Jump!Star is named in honor of astronomer Annie Jump Cannon, the American scientist credited with establishing the contemporary star classification system.

=== Synchronized Sound Plays ===
Ferrandi’s “Synchronized Sound Plays” are an ongoing series of live mediations performed around a table for and with small audiences. Participants wear headsets and are each hearing different but carefully synchronized stories and instructions, so that they become actors in the play, as well as audience members. Throughout, Ferrandi places and removes objects on the table in front of them that shape each listener’s narrative differently, depending on which story they are hearing. The experience is performed with rotating audiences many times over the course of the exhibition.

“OK. don’t look at the stranger…” premiered in 2012 at Wayfarers in Brooklyn for rotating audiences of two. “let me get this out of your way….” was developed and premiered at Harvester Arts in Wichita, Kansas, in 2014 for rotating audiences of two. Star!Star!Star!Circle premiered in 2015 on the roof of the International House of Japan in Tokyo and was performed in Japanese and English for rotating audiences of eight.

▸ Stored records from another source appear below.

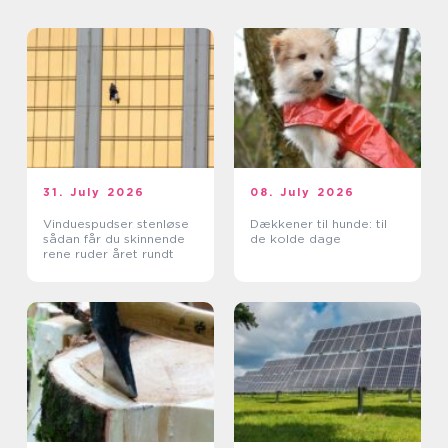
31. July 2026
08. July 2026
Vinduespudser stenløse
Dækkener til hunde: til
sådan får du skinnende
de kolde dage
rene ruder året rundt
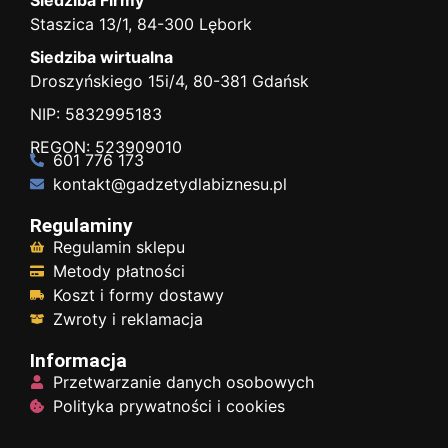
Staszica 13/1, 84-300 Lębork
Siedziba wirtualna
Droszyńskiego 15i/4, 80-381 Gdańsk
NIP: 5832995183
REGON: 523909010
601 776 173
kontakt@gadzetydlabiznesu.pl
Regulaminy
Regulamin sklepu
Metody płatności
Koszt i formy dostawy
Zwroty i reklamacja
Informacja
Przetwarzanie danych osobowych
Polityka prywatności i cookies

=== The Prosthetics of Joy (2014) ===
First developed at the Laupahoehoe Cultural Residency Program, "The Prosthetics of Joy" was performed at University of Alabama Abroms-Engel Institute for the Visual Art and archived on Blackbird online journal of literature and the arts. The artist recreated a photograph with a live performance. The photo is of 30 children at a bar mitzvah dressed as adults. In the performance, adults are supported by sculptures in exact mid-jump locations, playing the parts of the children. The sculptural prosthetics fit the player's bodies, being custom made in the weeks leading up to the event.

=== It Felt Like I Knew You (2012) ===
Ferrandi would ride the New York City Subway in the evening. When someone sat next to her, she embarked on a mental experiment of "resculpting" the space between herself and her fellow passenger, attempting to change what she considered stiff and guarded space into soft yielding space, then resting her head on the passenger's shoulder.

=== Wherever There Is Water (2010) ===
Developed in conjunction with Fleisher Art Memorial, Philadelphia, wherever There Is Water was an experimental narrative told in the form of a procession. Ferrandi wrote a fictional story about Huberta, an elderly Coney Island woman trying to walk back to her old life. During the event, several hundred people walked through South Philly carrying illuminated sculptures and paper lanterns created at workshops hosted at Fleisher, while a chorus sang songs Ferrandi had composed to narrate Huberta's travels.

=== In Lieu of Flowers (2005) ===
An installation at Cinders Gallery in Brooklyn and Covivant Gallery in Tampa, described by Holland Cotter of the New York Times as "an odd, moving show, in which a single piece, a larger-than-life-size sculpture of a man, stands out." The figure is a portrait of George's father, who was recently deceased.

=== Cloud Seeding Circus of the Performative Object (2002-1999) ===
Cloud Seeding Circus was a touring performance project produced collaboratively by ten visual artists. A mobile installation, exhibition space and vehicle for performance, the compact caravan arrived in towns and art venues to give live performances out of their mobile stage. Cloud Seeding referenced the traditional circus but operated within the traditions of sculpture, video, installation, and performance art as a contemporary circus project. The project toured from 1999-2002. It was profiled in Freaks and Fire: The Underground Reinvention of Circus by J. Dee Hill.